Cercada por 16 municípios, a baía é um corpo de água heterogêneo, que tem na área cortada pela Linha Vermelha a pior em qualidade. Coordenador dessa frente de seis universidades e duas instituições, entre elas a Fundação Oswaldo Cruz, o professor de engenharia de produção da Coppe/UFRJ Rogério Valle diz que o primeiro objetivo deve ser o saneamento da Baixada.

SEM MELHORAS

O grupo está elaborando com o estado um plano de saneamento para essa região e vem discutindo a criação de um sistema, aberto à população pela internet, de acompanhamento dos efeitos de todas as medidas tomadas.

— O saneamento da Baixada é algo que não pode mais esperar. Não só por causa da baía, mas também da dengue, do vírus zika, das condições de vida das pessoas. Não dá para esperar por tempos melhores — afirma o professor, citando a crise financeira.

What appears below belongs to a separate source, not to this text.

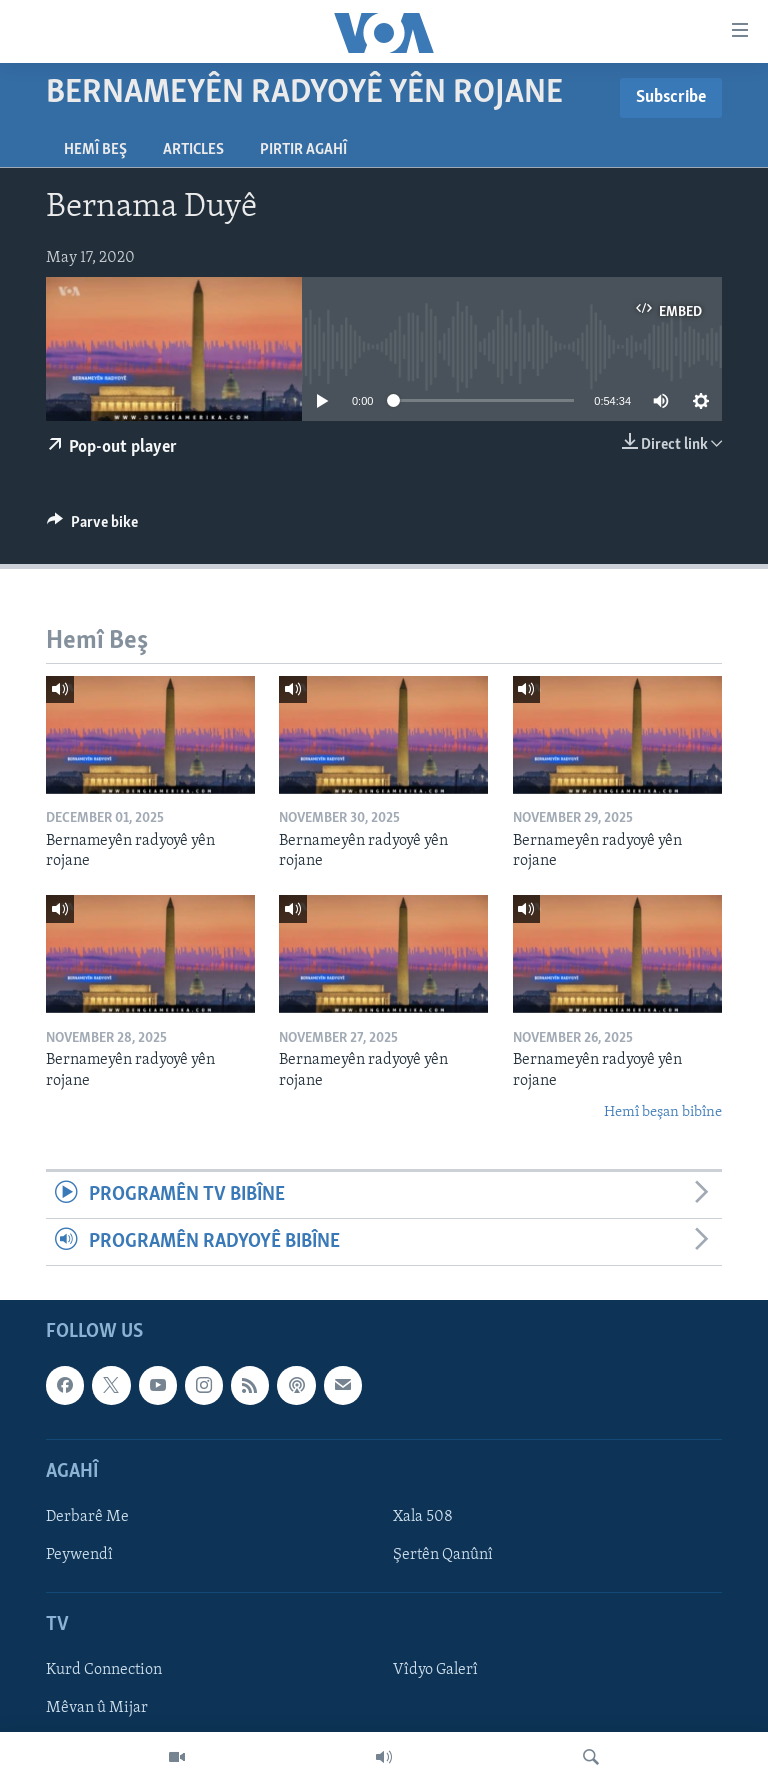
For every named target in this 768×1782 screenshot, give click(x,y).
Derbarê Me (87, 1517)
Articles (193, 150)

O secretário estadual do Ambiente, André Corrêa, lista uma série de promessas pós-Olimpíadas. Uma delas é, até o fim deste ano, lançar uma parceria público-privada para saneamento e posterior gestão do sistema no entorno da baía. São obras hoje calculadas em R$ 12 bilhões — quase R$ 10 bilhões a mais do que foi gasto no Programa de Despoluição da Baía de Guanabara (PDBG), que atravessou sete governos sem cumprir nenhuma de suas metas.

Corrêa afirma que o Programa de Saneamento Ambiental dos Municípios do Entorno da Baía de Guanabara (PSAM), hoje em vigor, tenta corrigir erros históricos do PDBG, entre eles o de comunicação com a população — que acreditou que era possível despoluir a baía, mesmo sendo os recursos na época insuficientes. Mas bastou o Rio ser anunciado como sede das Olimpíadas para a esperança ser revivida e, novamente, frustrada.

— Ninguém que acompanha esse tema de perto pode falar em baía limpa e ambientalmente adequada em menos de 20, 25 anos — admite Corrêa.

Marina Bastos tem 18 anos e é estudante de biologia. Na última semana, ela fez uma passeio pela Baía de Guanabara com os colegas de turma para ver, ao vivo, um pouco do desastre ambiental com o qual os fluminenses convivem:

— O mundo está olhando para a gente e a gente, finalmente, está se olhando. Estamos agora no local mais bonito do mundo, mas onde hoje eu vi boiando de camisinha a ventilador. Falta muito a fazer.